# Brittany ferries didcounr code



## carol (Jul 23, 2019)

Hi, can anyone give me a discount code? Pm me if you can, cheers! :wave:


----------



## Caz (Jul 23, 2019)

I saw one somewhere yesterday - was it on here or Motorhomer? Or one of many facebook groups...................


----------



## carol (Jul 23, 2019)

Caz said:


> I saw one somewhere yesterday - was it on here or Motorhomer? Or one of many facebook groups...................
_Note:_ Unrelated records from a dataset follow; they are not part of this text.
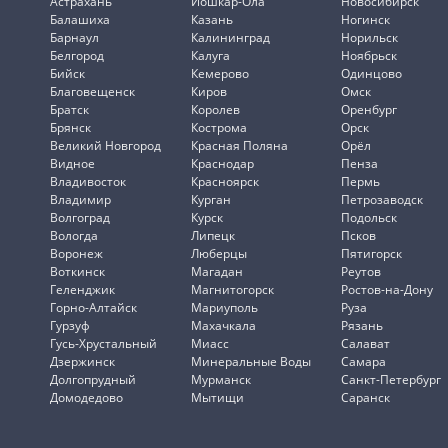
Астрахань
Йошкар-Ола
Новосибирск
Балашиха
Казань
Ногинск
Барнаул
Калининград
Норильск
Белгород
Калуга
Ноябрьск
Бийск
Кемерово
Одинцово
Благовещенск
Киров
Омск
Братск
Королев
Оренбург
Брянск
Кострома
Орск
Великий Новгород
Красная Поляна
Орёл
Видное
Краснодар
Пенза
Владивосток
Красноярск
Пермь
Владимир
Курган
Петрозаводск
Волгоград
Курск
Подольск
Вологда
Липецк
Псков
Воронеж
Люберцы
Пятигорск
Воткинск
Магадан
Реутов
Геленджик
Магнитогорск
Ростов-на-Дону
Горно-Алтайск
Мариуполь
Руза
Гурзуф
Махачкала
Рязань
Гусь-Хрустальный
Миасс
Салават
Дзержинск
Минеральные Воды
Самара
Долгопрудный
Мурманск
Санкт-Петербург
Домодедово
Мытищи
Саранск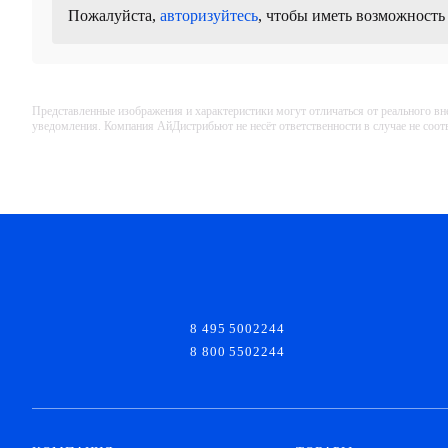
Пожалуйста,
авторизуйтесь
, чтобы иметь возможность
Представленные изображения и характеристики могут отличаться от реального вн
уведомления. Компания АйДистрибьют не несёт ответственности в случае не соо
8 495 5002244
8 800 5502244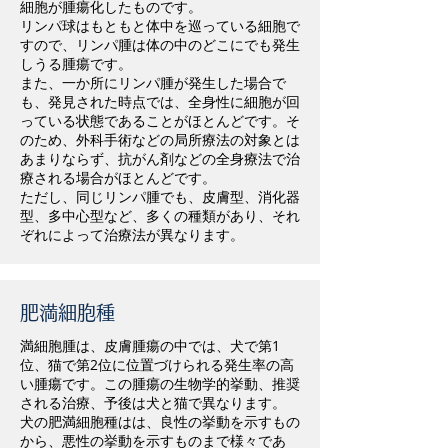
細胞が腫瘍化したものです。
リンパ球はもともと体中を巡っている細胞で
すので、リンパ腫は体の中のどこにでも発生
しうる腫瘍です。
また、一か所にリンパ腫が発生した場合で
も、発見された時点では、全身性に細胞が回
っている状態であることがほとんどです。そ
のため、外科手術などの局所療法の対象とは
あまりならず、抗がん剤などの全身療法で治
療される場合がほとんどです。
ただし、同じリンパ腫でも、皮膚型、消化器
型、多中心型など、多くの種類があり、それ
ぞれによって治療法が異なります。
肥満細胞種
満細胞腫は、皮膚腫瘍の中では、犬で第1
位、猫で第2位に位置づけられる発生率の高
い腫瘍です。この腫瘍の生物学的挙動、推奨
される治療、予後は犬と猫で異なります。
犬の肥満細胞種はは、良性の挙動を示すもの
から、悪性の挙動を示すものまで様々であ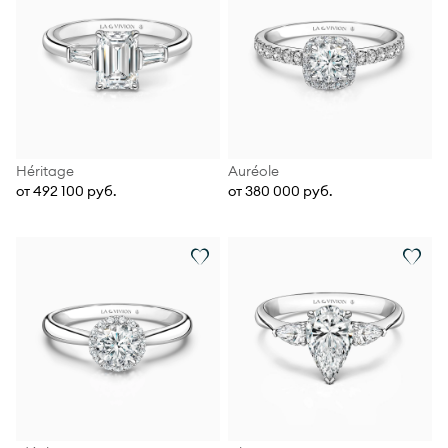
Héritage
Auréole
от 492 100 руб.
от 380 000 руб.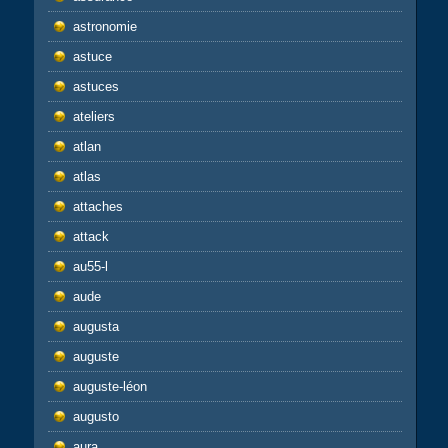
astronomie
astuce
astuces
ateliers
atlan
atlas
attaches
attack
au55-l
aude
augusta
auguste
auguste-léon
augusto
aura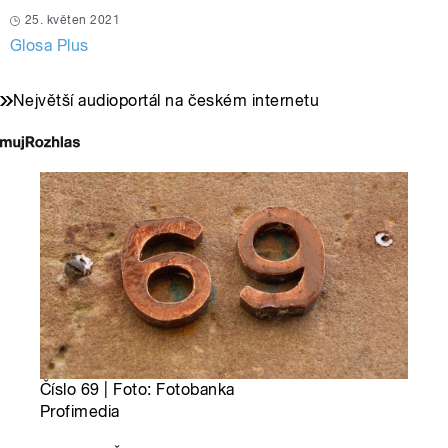
25. květen 2021
Glosa Plus
Největší audioportál na českém internetu
Číslo 69 | Foto: Fotobanka
Profimedia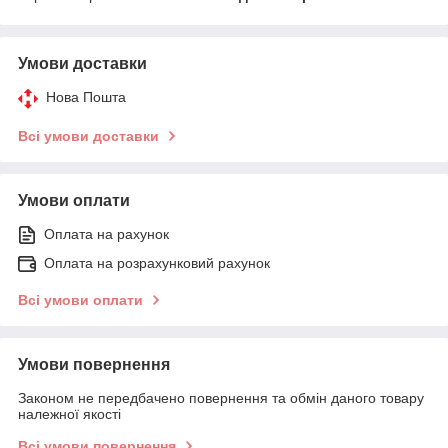
Умови доставки
Нова Пошта
Всі умови доставки
Умови оплати
Оплата на рахунок
Оплата на розрахунковий рахунок
Всі умови оплати
Умови повернення
Законом не передбачено повернення та обмін даного товару
належної якості
Всі умови повернення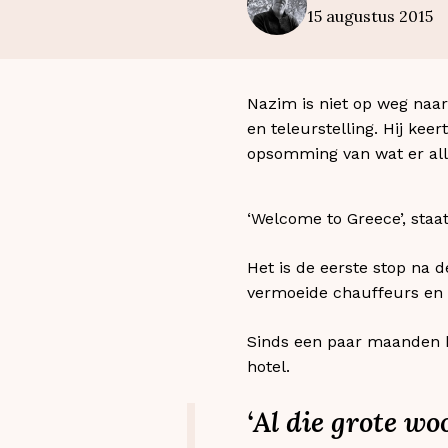
15 augustus 2015
Nazim is niet op weg naar
en teleurstelling. Hij keer
opsomming van wat er al
‘Welcome to Greece’, staa
Het is de eerste stop na
vermoeide chauffeurs en 
Sinds een paar maanden b
hotel.
‘Al die grote w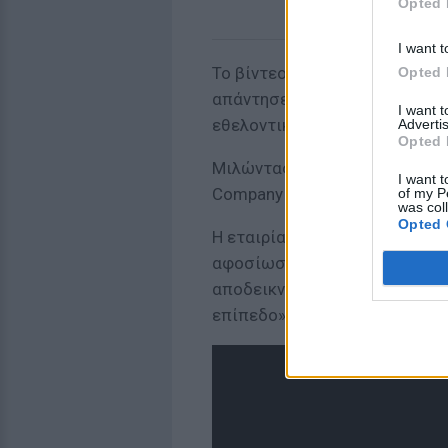
Opted 
I want t
Το βίντεο προκάλεσε κατακραυ
Opted 
απάντησε, επιμένοντας πως η
I want 
εθελοντική.
Advertis
Opted 
Μιλώντας τελικά στη «Red Star
I want t
Company έπλεξε για άλλη μια
of my P
was col
Opted 
Η εταιρία κάλεσε μάλιστα το 
αφοσίωσή της: «Είναι το υπόδ
αποδεικνύει ότι εκτελεί τα 
επίπεδο»...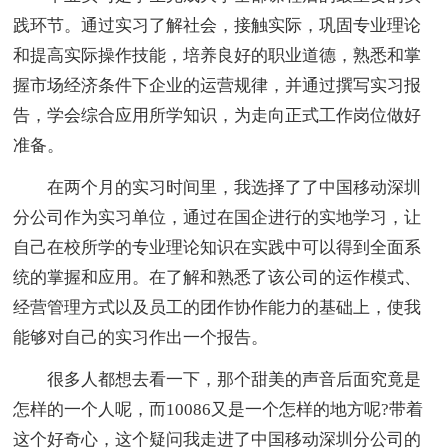
践环节。通过实习了解社会，接触实际，巩固专业理论
和提高实际操作技能，培养良好的职业道德，熟悉和掌
握市场经济条件下企业的运营规律，并通过撰写实习报
告，学会综合应用所学知识，为走向正式工作岗位做好
准备。
在两个月的实习时间里，我选择了了中国移动深圳
分公司作为实习单位，通过在国企进行的实地学习，让
自己在校所学的专业理论知识在实践中可以得到全面系
统的掌握和应用。在了解和熟悉了该公司的运作模式、
经营管理方式以及员工的团作协作能力的基础上，使我
能够对自己的实习作出一个报告。
很多人都想去看一下，那个甜美的声音后面究竟是
怎样的一个人呢，而10086又是一个怎样的地方呢?带着
这个好奇心，这个疑问我走进了中国移动深圳分公司的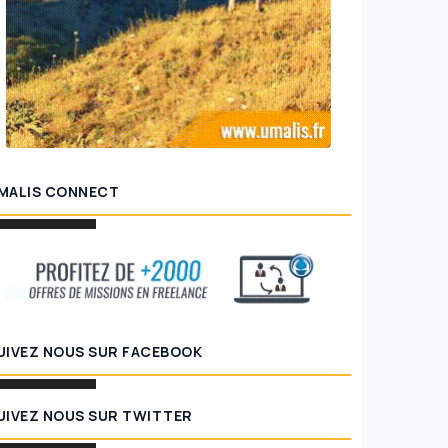
MALIS CONNECT
UIVEZ NOUS SUR FACEBOOK
UIVEZ NOUS SUR TWITTER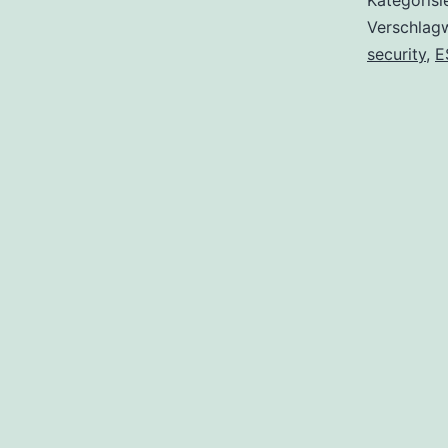
Kategorisi
Verschlag
security
,
E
Thanks Caz, got it! :wave:


----------



## oppy (Jul 23, 2019)

carol said:


> Hi, can anyone give me a discount code? Pm me if you can, cheers! :wave:



You can use mine, it'll cost you anther glass of red though:lol-053:


----------



## carol (Jul 23, 2019)

oppy said:


> You can use mine, it'll cost you anther glass of red though:lol-053:



Thanks Oppy, Caz sent me one but I’ll still stand you a glass for offering!


----------



## oppy (Jul 23, 2019)

carol said:


> Thanks Oppy, Caz sent me one but I’ll still stand you a glass for offering!
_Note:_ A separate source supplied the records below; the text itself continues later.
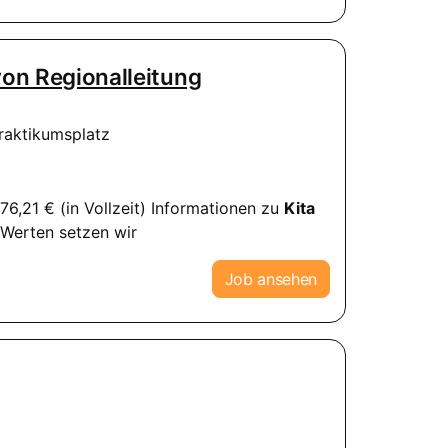
on Regio­nal­lei­tung
aktikumsplatz
76,21 € (in Vollzeit) Informationen zu
Kita
n Werten setzen wir
Job ansehen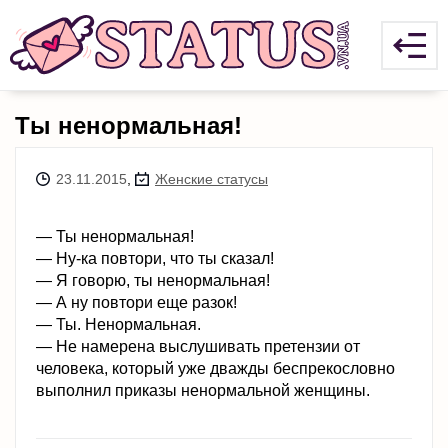
Ты ненормальная!
23.11.2015
,
Женские статусы
— Ты ненормальная!
— Ну-ка повтори, что ты сказал!
— Я говорю, ты ненормальная!
— А ну повтори еще разок!
— Ты. Ненормальная.
— Не намерена выслушивать претензии от
человека, который уже дважды беспрекословно
выполнил приказы ненормальной женщины.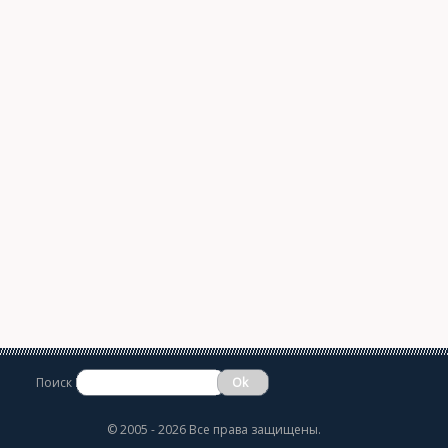
Поиск
©
2005 - 2026 Все права защищены.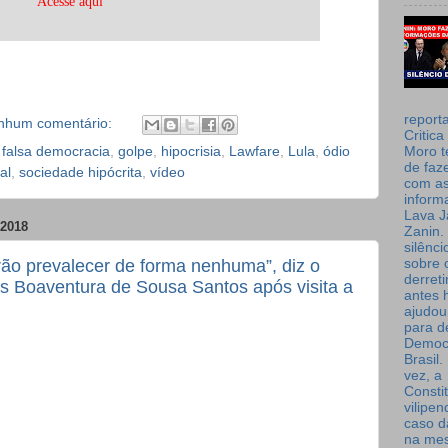
Acesse aqui
report
nhum comentário:
Critica
,
falsa democracia
,
golpe
,
hipocrisia
,
Lawfare
,
Lula
,
ódio
Moro t
de faz
al
,
sociedade hipócrita
,
vídeo
com a
inform
Lava J
2018
Zanin. 
silênc
sobre 
rão prevalecer de forma nenhuma”, diz o
derret
uês Boaventura de Sousa Santos após visita a
antes 
ajudou
para de
Democ
Brasil
vez, a
Consti
vilipe
caso d
na me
Oh you wonderful girl, that must be nearly a bottle by now :tongue::tongue::tongue::lol-049:


----------



## redhand (Jul 24, 2019)

Wish this thread had been last sat when i booked for the new year. Prices up by 25% in comparision to the previous two years, presumably due to poor  pound/euro rate.
How much discount do they offer ?


----------



## witzend (Jul 24, 2019)

redhand said:


> How much discount do they offer ?





France Membership | Club Voyage - Travel Club     worth joining if you regularly sail with them 30% off + other benefits. If you use someone else's code its 10% on ferry only


----------



## oppy (Jul 24, 2019)

witzend said:


> France Membership | Club Voyage - Travel Club     worth joining if you regularly sail with them 30% off + other benefits. If you use someone else's code its 10% on ferry only



A couple of trips a year almost pays for itself plus a free cabin on daytime trips. 10% off Spain crossing too


----------



## witzend (Jul 24, 2019)

oppy said:


> A couple of trips a year almost pays for itself plus a free cabin on daytime trips. 10% off Spain crossing too


First year is more as you have to pay the joining fee but This year on our first return trip we saved the £70 + 2 free breakfast,s  we make 3 returns a year so makes sense to be a member we joined years ago when it was owners abroad club


----------



## redhand (Jul 24, 2019)

Thanks for info. We did look into joining a few years back but felt it wasnt worth for the one winter trip a year we do. Nice that members will share code to save 10% . Well done wildcampers


----------